By James Kleimann | HousingWire
On Tuesday, the other shoe dropped. With mortgage rates now north of 6% and the stock market officially in bear territory, two of America’s most prominent real estate brokerages instituted large-scale layoffs and halted expansion efforts.
Redfin CEO Glenn Kelman said the brokerage/listings platform made the tough decision to lay off 470 workers across several divisions, including its engineering department.

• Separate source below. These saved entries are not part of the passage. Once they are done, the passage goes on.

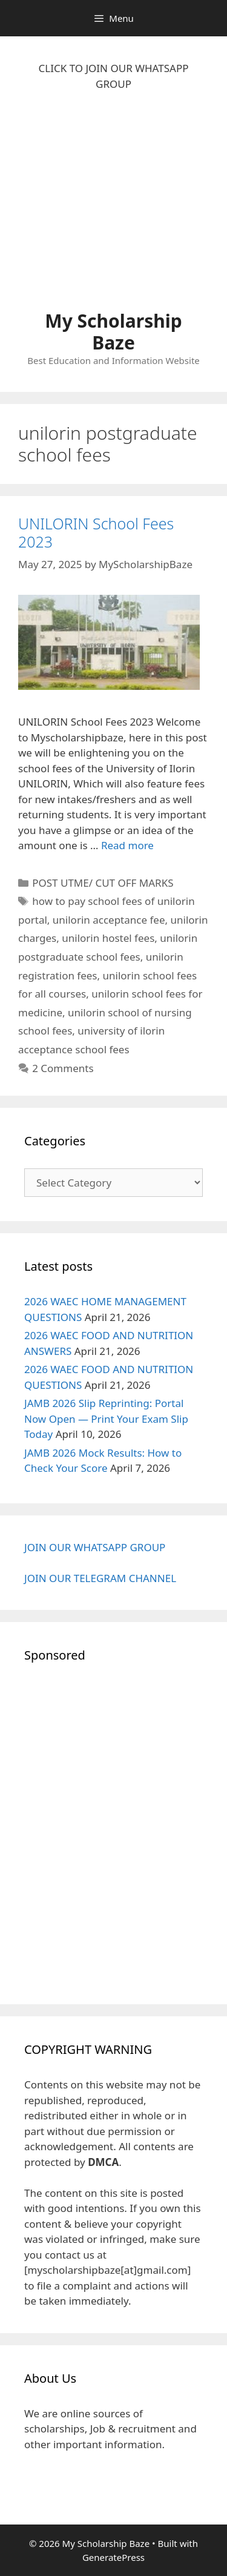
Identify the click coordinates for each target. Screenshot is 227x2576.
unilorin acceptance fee (109, 920)
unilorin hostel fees (108, 938)
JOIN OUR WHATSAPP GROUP (94, 1547)
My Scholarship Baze (113, 331)
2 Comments (62, 1068)
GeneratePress (113, 2557)
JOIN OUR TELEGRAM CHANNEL (100, 1578)
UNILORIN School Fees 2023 (96, 532)
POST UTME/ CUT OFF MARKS (102, 883)
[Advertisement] (113, 207)
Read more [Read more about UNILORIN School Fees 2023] (127, 845)
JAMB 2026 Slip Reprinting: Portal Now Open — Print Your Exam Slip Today (106, 1418)
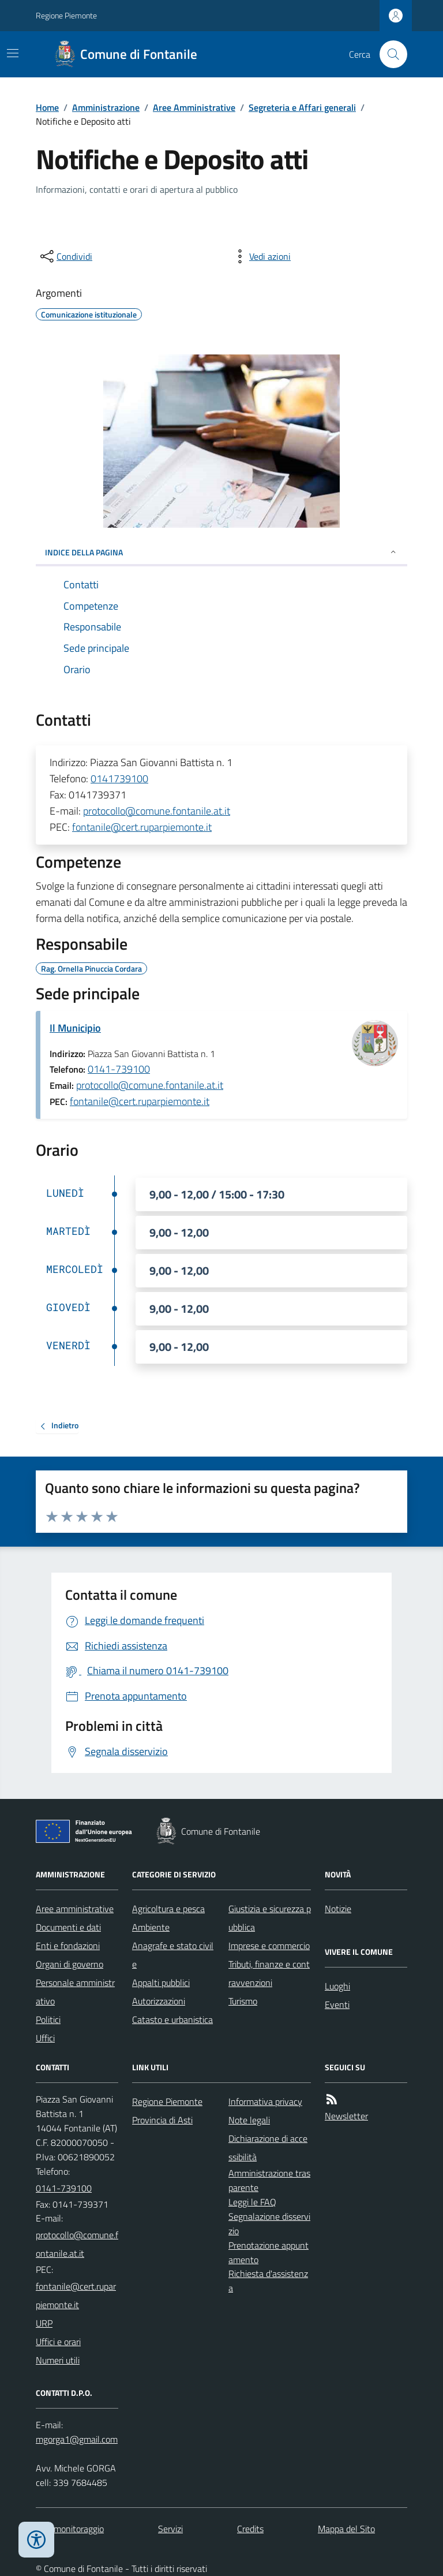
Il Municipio (75, 1028)
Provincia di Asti (162, 2120)
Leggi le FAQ (252, 2202)
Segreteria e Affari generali (302, 107)
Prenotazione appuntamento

“We raised hundreds of millions of dollars so we wouldn’t have to shed people after just a few months of uncertainty,” he wrote in a filing to the Securities and Exchanges Commission. “But mortgage rates increased faster than at any point in history. We could be facing years, not months, of fewer home sales, and Redfin still plans to thrive. If falling from $97 per share to $8 doesn’t put a company through heck, I don’t know what does.”
Meanwhile, venture-backed Compass laid off 450 workers, halted expansion plans and even briefly paused trading of its stock, which had fallen from a debut price of $20.15 in April 2021, to $4.51 a share. Compass on Tuesday said that it has shut down Modus Technologies, a Seattle-based company that Compass bought in October 2020, heralding its entry point into the title and escrow space. It also plans to reduce costs by not backfilling roles and by getting out of real estate office leases.